[Work task]
When you copy the listing, skip the images and return each line verbatim.

# # # #

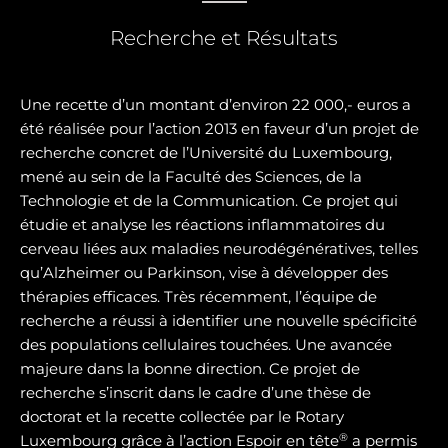
Recherche et Résultats
Une recette d’un montant d’environ 22 000,- euros a
été réalisée pour l’action 2013 en faveur d’un projet de
recherche concret de l’Université du Luxembourg,
mené au sein de la Faculté des Sciences, de la
Technologie et de la Communication. Ce projet qui
étudie et analyse les réactions inflammatoires du
cerveau liées aux maladies neurodégénératives, telles
qu’Alzheimer ou Parkinson, vise à développer des
thérapies efficaces. Très récemment, l’équipe de
recherche a réussi à identifier une nouvelle spécificité
des populations cellulaires touchées. Une avancée
majeure dans la bonne direction. Ce projet de
recherche s’inscrit dans le cadre d’une thèse de
doctorat et la recette collectée par le Rotary
®
Luxembourg grâce à l’action Espoir en tête
a permis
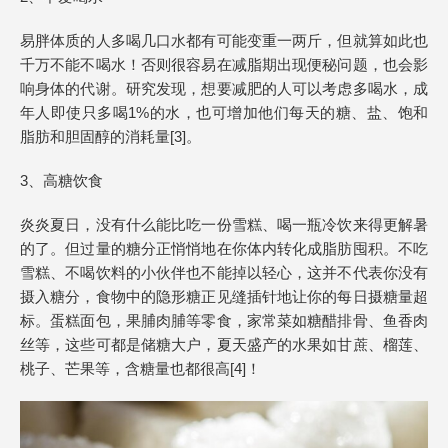
易胖体质的人多喝几口水都有可能变重一两斤，但就算如此也
千万不能不喝水！否则很容易在减脂期出现便秘问题，也会影
响身体的代谢。研究发现，想要减肥的人可以考虑多喝水，成
年人即使只多喝1%的水，也可增加他们每天的糖、盐、饱和
脂肪和胆固醇的消耗量[3]。
3、高糖饮食
炎炎夏日，没有什么能比吃一份雪糕、喝一瓶冷饮来得更解暑
的了。但过量的糖分正悄悄地在你体内转化成脂肪囤积。不吃
雪糕、不喝饮料的小伙伴也不能掉以轻心，这并不代表你没有
摄入糖分，食物中的隐形糖正见缝插针地让你的每日摄糖量超
标。蛋糕面包，果脯肉脯等零食，家常菜如糖醋排骨、鱼香肉
丝等，这些可都是储糖大户，夏天盛产的水果如甘蔗、榴莲、
桃子、芒果等，含糖量也都很高[4]！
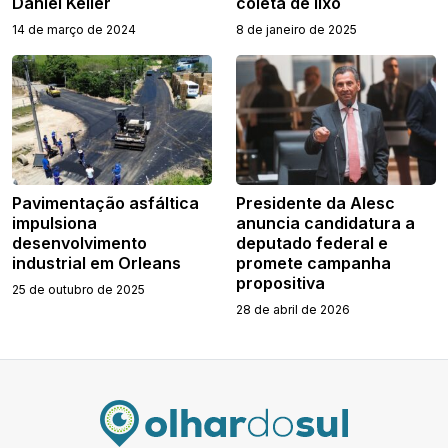
Daniel Keller
coleta de lixo
14 de março de 2024
8 de janeiro de 2025
Pavimentação asfáltica
Presidente da Alesc
impulsiona
anuncia candidatura a
desenvolvimento
deputado federal e
industrial em Orleans
promete campanha
propositiva
25 de outubro de 2025
28 de abril de 2026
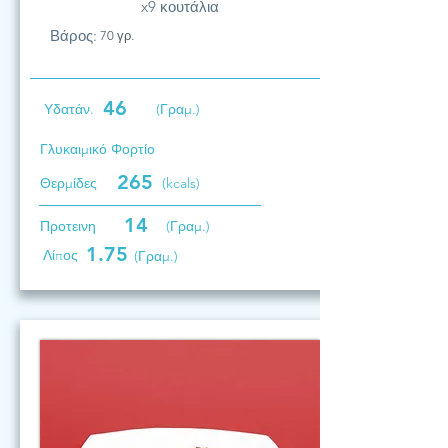
x9 κουτάλια
Βάρος:
70 γρ.
46
Υδατάν.
(Γραμ.)
Γλυκαιμικό Φορτίο
265
Θερμίδες
(kcals)
14
Προτεινη
(Γραμ.)
1.75
Λίπος
(Γραμ.)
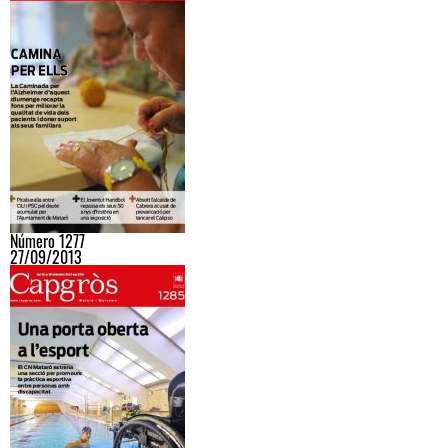
Número 1277
27/09/2013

# # # #

[Final answer]
Recherche et Résultats
Une recette d’un montant d’environ 22 000,- euros a
été réalisée pour l’action 2013 en faveur d’un projet de
recherche concret de l’Université du Luxembourg,
mené au sein de la Faculté des Sciences, de la
Technologie et de la Communication. Ce projet qui
étudie et analyse les réactions inflammatoires du
cerveau liées aux maladies neurodégénératives, telles
qu’Alzheimer ou Parkinson, vise à développer des
thérapies efficaces. Très récemment, l’équipe de
recherche a réussi à identifier une nouvelle spécificité
des populations cellulaires touchées. Une avancée
majeure dans la bonne direction. Ce projet de
recherche s’inscrit dans le cadre d’une thèse de
doctorat et la recette collectée par le Rotary
®
Luxembourg grâce à l’action Espoir en tête
a permis
易胖体质的人多喝几口水都有可能变重一两斤，但就算如此也
千万不能不喝水！否则很容易在减脂期出现便秘问题，也会影
响身体的代谢。研究发现，想要减肥的人可以考虑多喝水，成
年人即使只多喝1%的水，也可增加他们每天的糖、盐、饱和
脂肪和胆固醇的消耗量[3]。
3、高糖饮食
炎炎夏日，没有什么能比吃一份雪糕、喝一瓶冷饮来得更解暑
的了。但过量的糖分正悄悄地在你体内转化成脂肪囤积。不吃
雪糕、不喝饮料的小伙伴也不能掉以轻心，这并不代表你没有
摄入糖分，食物中的隐形糖正见缝插针地让你的每日摄糖量超
标。蛋糕面包，果脯肉脯等零食，家常菜如糖醋排骨、鱼香肉
丝等，这些可都是储糖大户，夏天盛产的水果如甘蔗、榴莲、
桃子、芒果等，含糖量也都很高[4]！
Daniel Keller
coleta de lixo
14 de março de 2024
8 de janeiro de 2025
Pavimentação asfáltica
Presidente da Alesc
impulsiona
anuncia candidatura a
desenvolvimento
deputado federal e
industrial em Orleans
promete campanha
propositiva
25 de outubro de 2025
28 de abril de 2026
x9 κουτάλια
Βάρος:
70 γρ.
46
Υδατάν.
(Γραμ.)
Γλυκαιμικό Φορτίο
265
Θερμίδες
(kcals)
14
Προτεινη
(Γραμ.)
1.75
Λίπος
(Γραμ.)
Número 1277
27/09/2013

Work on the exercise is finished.